This is an old revision of the document!
“GPU computing is the use of a GPU (graphics processing unit) together with a CPU to accelerate general-purpose scientific and engineering applications.”
source: http://www.nvidia.com/object/what-is-gpu-computing.html
By connecting a CPU with a GPU (with a specialty card), a job running in a CPU core can offload intensive calculations to the GPU which can in parallel fashion quickly do redundant calculations.
Here is a picture of a dual CPU rack server and a dual GPU rack server connected:
http://www.advancedclustering.com/images/stories/gpu/gpu_cluster_header-600px.png
The leader in the area is Nvidia which produces Tesla GPUs (S2050/S2070 and K10/K20). Nvidia also has developed the CUDA parallel programming model making the GPU programmable with C/C++ and Fortran (and others, see below). This CUDA (software and drivers) needs to be installed and may alter the kernel (look this up?).
So once you stack multiple CPU/GPU units together, via gigabit or 10-gigabit ethernet or infiniband, you have a compute cluster.
GPU clusters perform at 1/10th the cost and 1/20th the power of CPU-only systems based on the latest quad-core CPUs.
Nvidia's top of the line GPU
ExxactCorp bundles K20 GPU with CPUs into a “simcluster”, think over sized coffee table on wheels
Intel new multi core platform. Intel is not going the GPU route.
“Intel is providing software tools so applications can be written or recompiled for the Phi chips. Curley said it is easy to recompile existing x86 code so that high-performance applications can take full advantage of the multicore chips.”
Source:http://www.computerworld.com/s/article/9233498/Intel_ships_60_core_Xeon_Phi_processor?taxonomyId=162&pageNumber=2
So the problem with GPU is that the code needs to change (just like MPI parallel programs). But there is no “GPU” compiler, there is a whole new development environment and tools (see next section). The job running on the CPU core needs to load data into the GPU cores, act on it, and retrieve the results and march on, or redo the operation another bazilion times. That takes code.

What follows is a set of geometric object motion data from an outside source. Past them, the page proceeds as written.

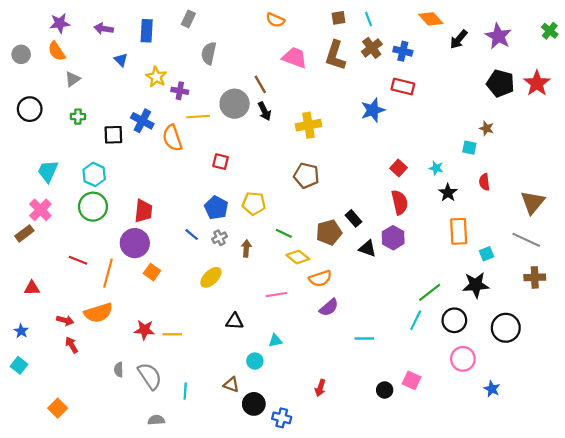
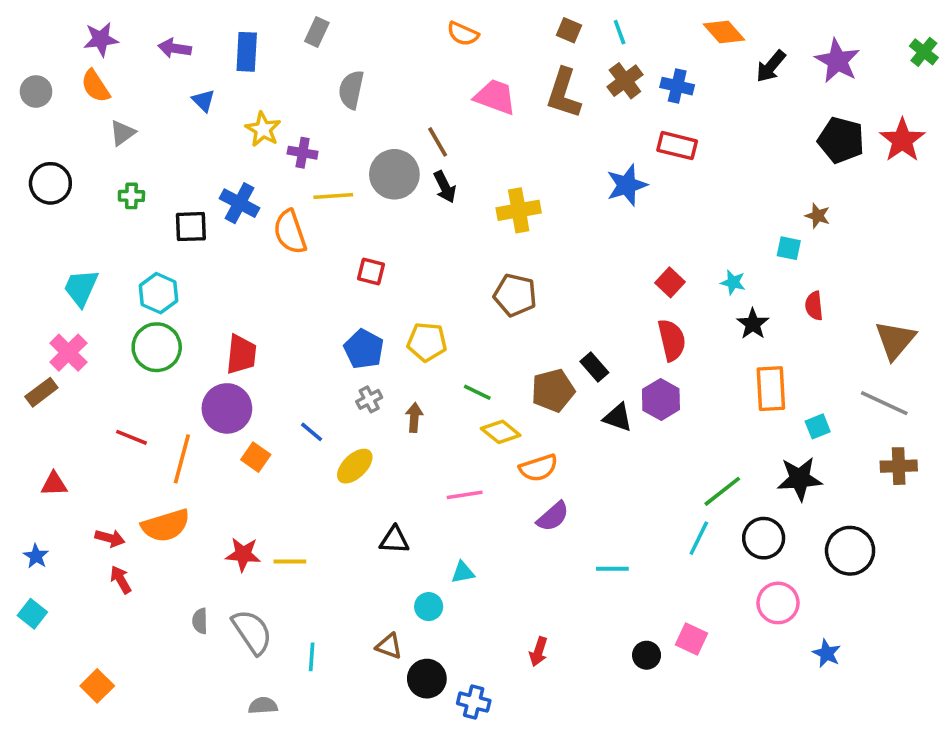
brown square: (339, 18) -> (569, 30), turned 32
blue line: (192, 235) -> (312, 432), moved

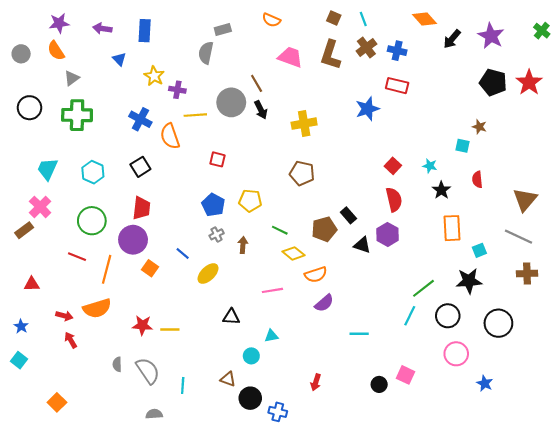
gray rectangle: (317, 32) -> (223, 30), moved, turned 49
green cross: (131, 196) -> (77, 115), size x2.0
black square: (191, 227) -> (140, 167), moved, turned -30
green circle: (157, 347) -> (92, 221), moved

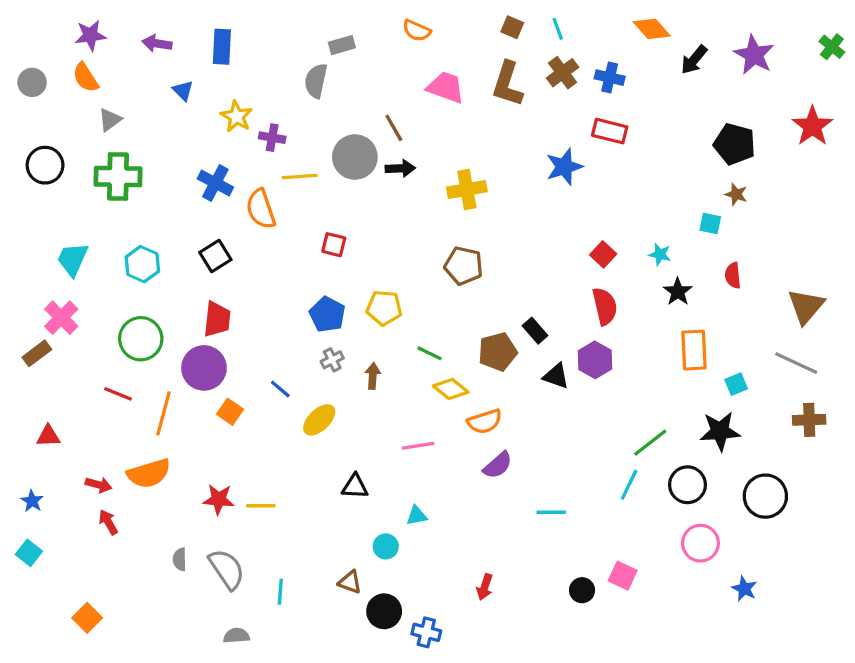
black pentagon: (493, 82) -> (735, 144), moved
black arrow: (261, 110) -> (400, 168), turned -66

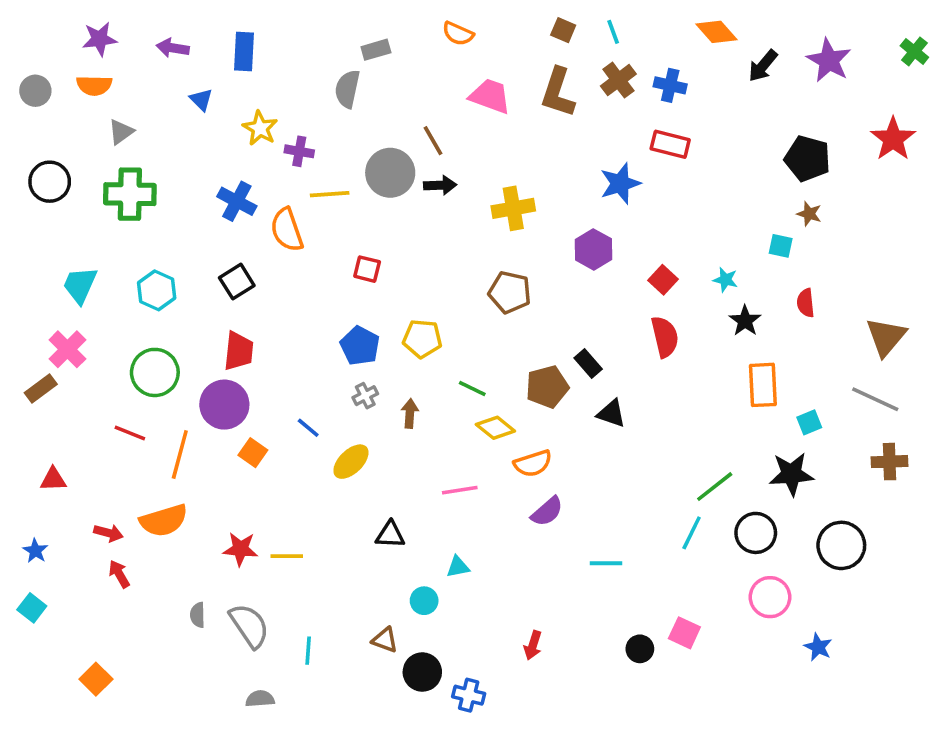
orange semicircle: (86, 78) -> (94, 85), turned -56
purple hexagon: (595, 360) -> (593, 249), moved

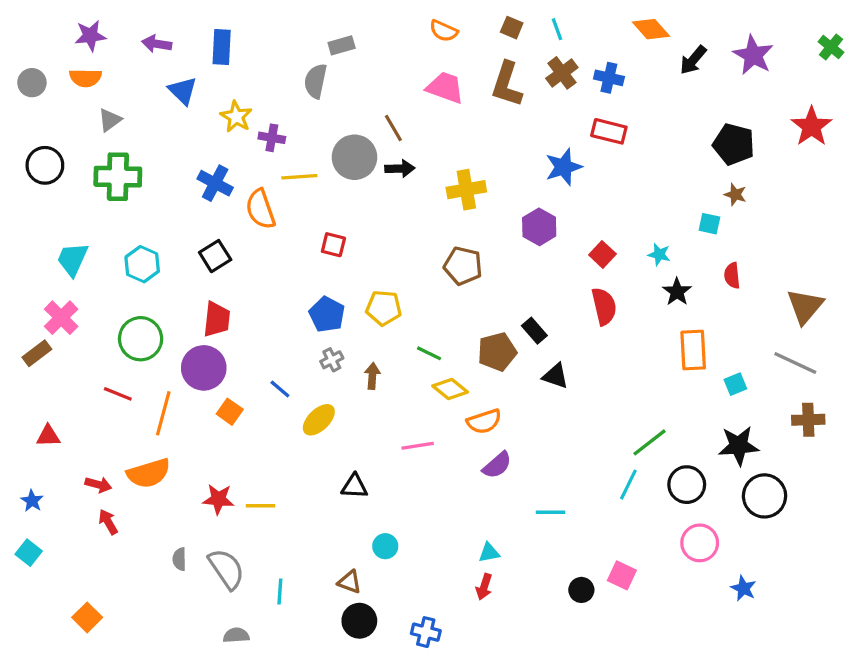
orange semicircle: (458, 34) -> (444, 31), moved
blue triangle: (201, 100) -> (183, 91), size x1.4
black star: (791, 474) -> (739, 446), moved
cyan triangle: (458, 567) -> (489, 553), moved
black circle: (422, 672) -> (359, 621), moved

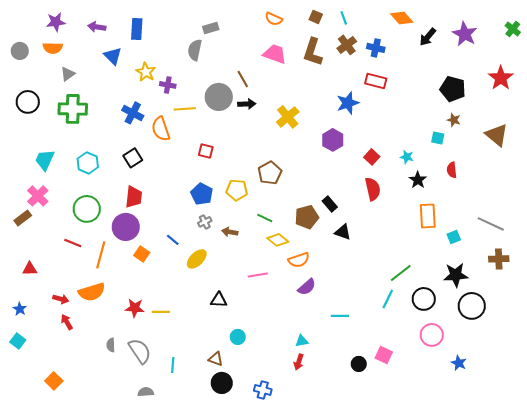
yellow cross: (466, 190) -> (288, 117), turned -30
brown pentagon: (463, 266) -> (270, 173), moved, turned 30
brown triangle: (805, 306) -> (497, 135), moved, turned -30
brown arrow: (372, 376) -> (230, 232), turned -84

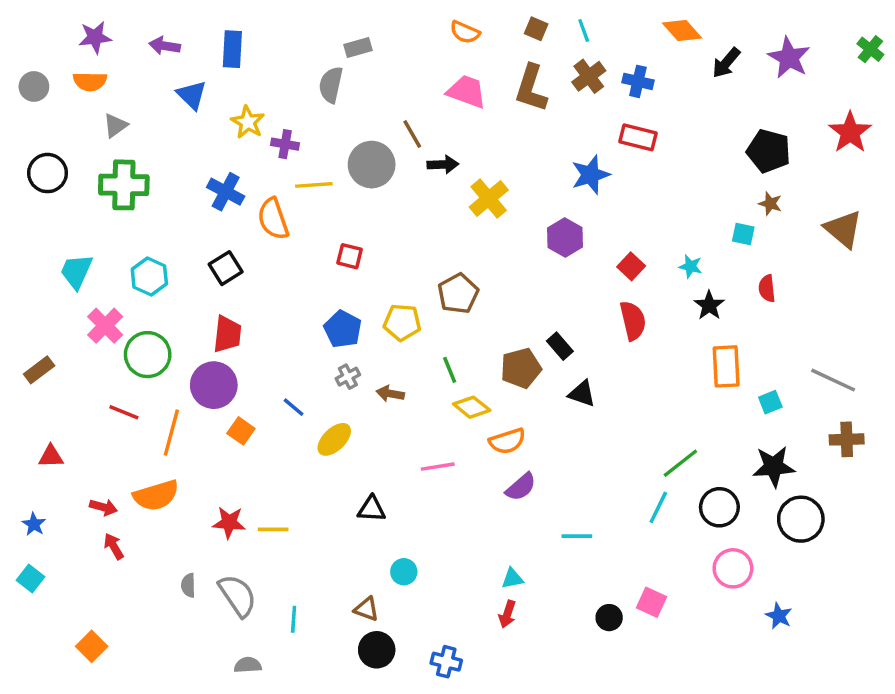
black arrow: (247, 104) -> (443, 165), moved
pink cross: (38, 196) -> (105, 326), moved
green line: (265, 218) -> (450, 370), turned 42

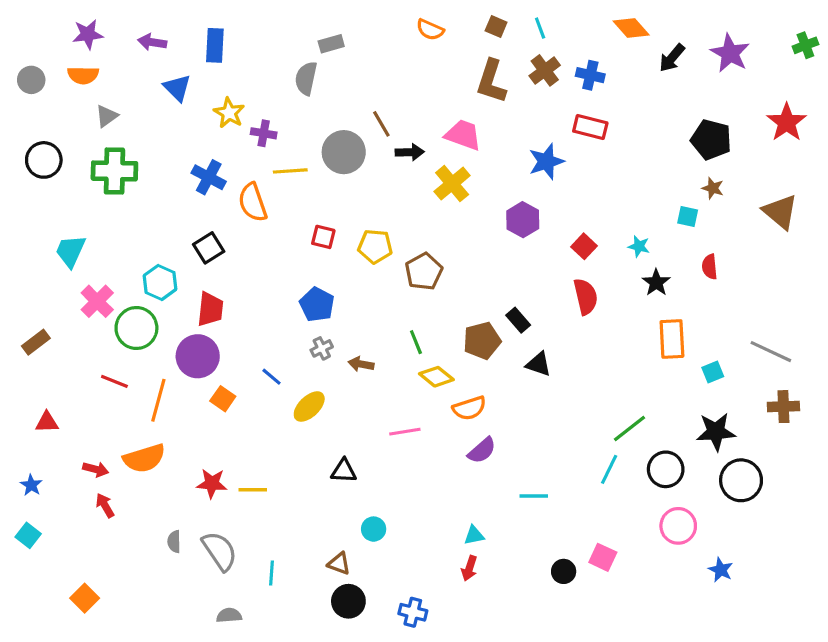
green cross: (870, 49) -> (805, 45), turned 30
pink trapezoid: (467, 92) -> (463, 135), moved
cyan hexagon: (149, 277) -> (160, 282), moved
yellow pentagon: (402, 322) -> (375, 246), moved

Matlab, in a wave function rewrite example, shows that 85% of the original code remains untouched; still that's a 15% redo rate.
Digging around, there are third parties that do this (it is massively complicated and driver/card hardware dependent). Some commercial software is GPU enabled and some open source software supports it. (But there are entire lists just dedicated to compiling for GPU). Seems like a serious drawback.
Nvidia maintains a “Catalog of available software” which includes Amber, Lammps, Matlab, Mathematica, and Gaussian (in dev); we'll take a closer look at those next. (Might have to include a software cost component in GPU cluster cost. Can we even buy ready to go software? check).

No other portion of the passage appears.